The PI control using the estimated generator speed has a similar structure to the original pitch control algorithm but has a difference in the error value calculation parameters used as a control input. As explained above, the original pitch control algorithm performs the PI control using the error between the measured generator speed and the rated generator speed. The rated generator speed is the generator speed at which the target wind turbine generates the rated power; the value is 50 rpm. However, the estimated generator speed PI control is performed using the error between the measured generator speed and the estimated generator speed. The estimated generator speed means the generator speed required for power compensation and can be estimated using the estimated generator efficiency. The value is calculated differently depending on the generator loss that has occurred, and if the generator loss is 15%, the predicted generator speed value is 51 rpm. A one-dimensional look-up table is built to estimate the generator speed, and the estimated generator efficiency is used as an input value. Figure 5 shows the structure of the estimated generator speed PI control algorithm.

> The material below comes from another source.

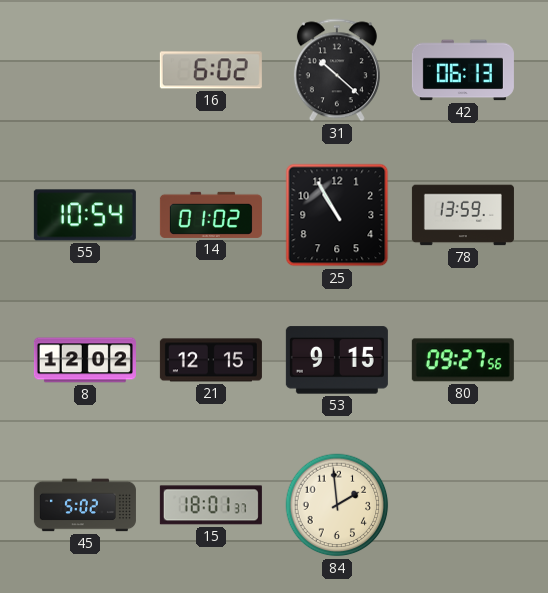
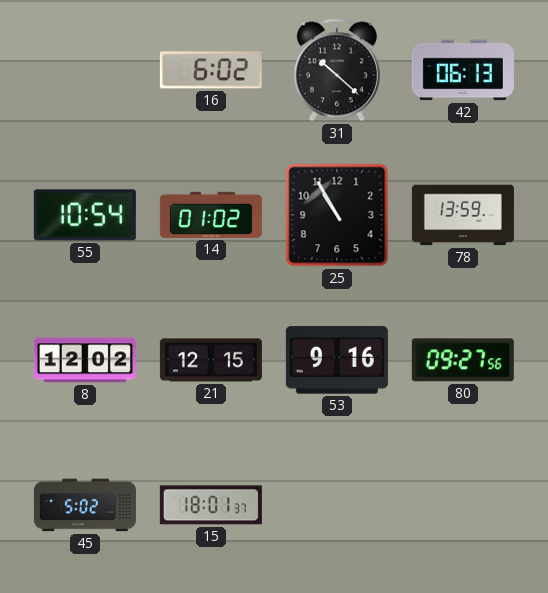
53: 9:15 -> 9:16
84: 1:59 -> none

3. Validation of Control Algorithm

3.1. Simulation Results for Normal Condition (without Additional Generator Loss)

The simulation program used in this study is DNV’s Bladed program. The target wind turbine was modeled using the Bladed program. Moreover, the original power control algorithm of the target wind turbine and the three proposed power compensation control algorithms were designed using Matlab/Simulink (R2015b) and were finally completed in DLL format. The DLL-type external controller was applied to the dynamic simulation in conjunction with the aeroelastic analysis program DNV’s Bladed program to validate control performance. Dynamic simulations were performed using the Wind Rose 100 kW model selected as the target wind turbine. The simulation conditions were applied with an average wind speed of 18 m/s and a turbulence intensity NTM Class A and were performed for 600 s in a dynamic simulation environment where each condition was applied.
It was assumed that there was no additional generator loss, and 0% of the additional generator loss was applied. Figure 6 shows the rotor speed, pitch angle, generator torque, and power values according to the simulation results to which the basic power control algorithm and three power compensation control algorithms were applied. It was confirmed that the four control algorithms have similar power performance.
The power performance was similar, but Strategies 1 and 2 confirmed the effect of decreasing the standard deviation of the power and the standard deviation of the generator speed compared to the basic power control algorithm. In the case of Strategy 1, the power standard deviation and the generator speed standard deviation increased by 0.52%, respectively, and in the case of Strategy 2, the power standard deviation increased by 0.65%. For Strategy 3, no difference in the basic power control algorithm was found, and Table 2 and Table 3 show the comparison of the quantitative values of the simulation results.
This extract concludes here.